The name Jimmie Rogers needs no introduction to the true Blues lover. A founding member of the Muddy Waters band, this Chicago Icon will live forever through his musical legacy! Jimmie was kind enough to grant this quick interview while in town to play the Off Broadway Nightclub.

BN: let me welcome you back to St. Louis. It's always a pleasure!

JR: Thank you, thank you.

BN: Let me ask you the standard question, where were you born?

JR: I'm a Southern boy. I was born in a little town called Roosevelt, in the Delta part of Mississippi.

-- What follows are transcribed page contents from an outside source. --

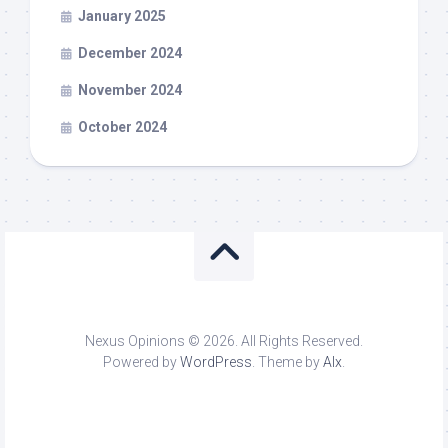
January 2025
December 2024
November 2024
October 2024
Nexus Opinions © 2026. All Rights Reserved.
Powered by
WordPress
. Theme by
Alx
.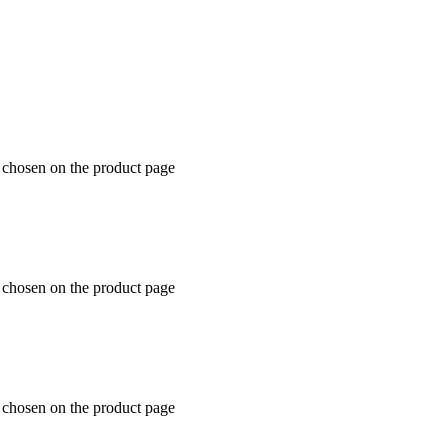
e chosen on the product page
e chosen on the product page
e chosen on the product page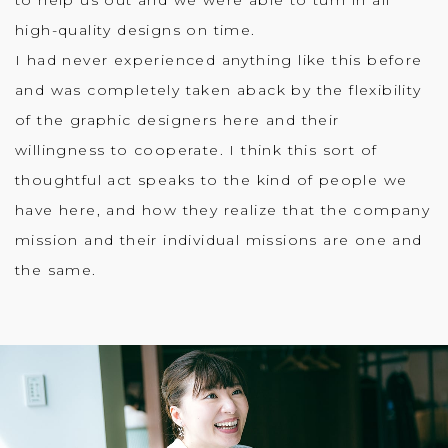
high-quality designs on time.
I had never experienced anything like this before
and was completely taken aback by the flexibility
of the graphic designers here and their
willingness to cooperate. I think this sort of
thoughtful act speaks to the kind of people we
have here, and how they realize that the company
mission and their individual missions are one and
the same.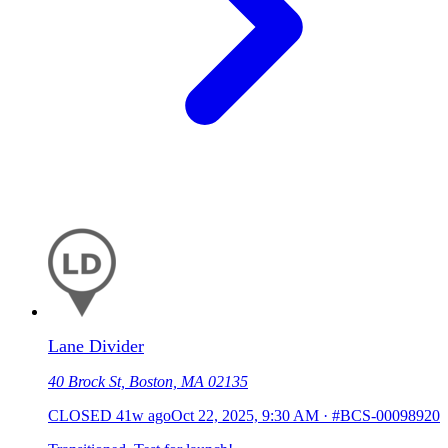
Lane Divider
40 Brock St, Boston, MA 02135
CLOSED
41w ago
Oct 22, 2025, 9:30 AM
·
#BCS-00098920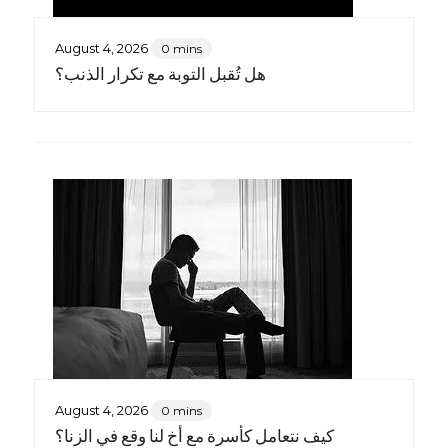
August 4, 2026
0 mins
هل تُقبل التوبة مع تكرار الذنب؟
August 4, 2026
0 mins
كيف نتعامل كأسرة مع أخٍ لنا وقع في الزنا؟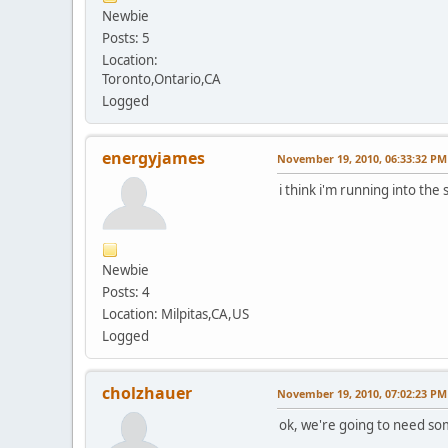
Newbie
Posts: 5
Location:
Toronto,Ontario,CA
Logged
energyjames
November 19, 2010, 06:33:32 PM
i think i'm running into the 
Newbie
Posts: 4
Location: Milpitas,CA,US
Logged
cholzhauer
November 19, 2010, 07:02:23 PM
ok, we're going to need so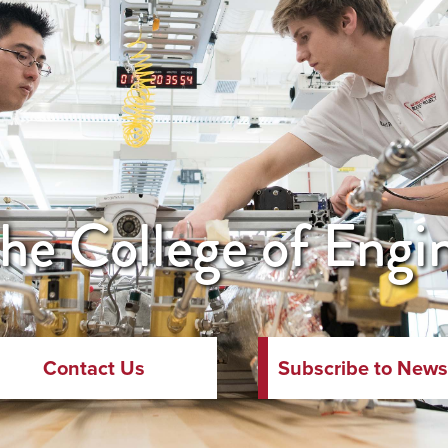
he College of Engi
Contact Us
Subscribe to News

BN: Did you start playing as a child?

JR: Yes. I started playing young, in Charleston, Ms. Lots of different places as I was a youngster, growing up.

BN: How old were you when you moved from Ms?

JR: Well, when I left here I was a teenage boy. I was about 16 or 17 years old when I left the South.

BN: Where did you go when you you left the South?

JR: Well, I first went to Memphis, left Memphis, came on to St. Louis, East St. Louis for awhile. And then on to Chicago.

BN: You're familiar with some of our local artists, like Oliver Sain, (and Henry Townsend, Jimmie interjects) Henry of course, and Johnnie Johnson.

JR: Yeah, we've done a lot of stuff together-Chuck Berry, me and Johnnie. I met them here in St. Louis, and then I went on to Chicago. Muddy Waters came into Chicago around February 1945, and we hooked up together and started this Blues thing.

BN: So you helped form the original Muddy Waters band?

JR: That's right! I'd say by June or July of 1945, we were working around together. Me, Eddie Boy and Sunnyland Slim. He (Sunnyland Slim) just passed last year. Eddie Boy, he introduced me to Muddy Waters, he had cousins and different relatives in Chicago, Muddy did. Me, Little Walter, and Eddie Boy, a bunch of cats like that, we was jammin'- Blue Smitty, we were jammin' around Chicago. We just got together and hit it off. Started to practicing together, next thing you know, about October/November 1945, we was getting gigs all over. Sunnyland, he did a lot for us!

BN: I was fortunate enough to see one of Sunnyland's last performances, at The Chicago Blues Festival, where he was honored in a musical piano tribute. Going back to 1945, did you have any idea that you would go on to influence so many musicians?

JR: I wanted to! I really wanted to, and I had a chance to, and I accepted, got my foot in the door, and just kept movin'.

BN: Muddy Waters and yourself have been credited with really popularizing the electric guitar!

JR: Yeah, that's true yes. I have my son with me now, he's playing really nice, a little bit of R&B, and Blues.

BN: So it's a family affair now?

JR: That's right, and my daughter Angela's with me, too!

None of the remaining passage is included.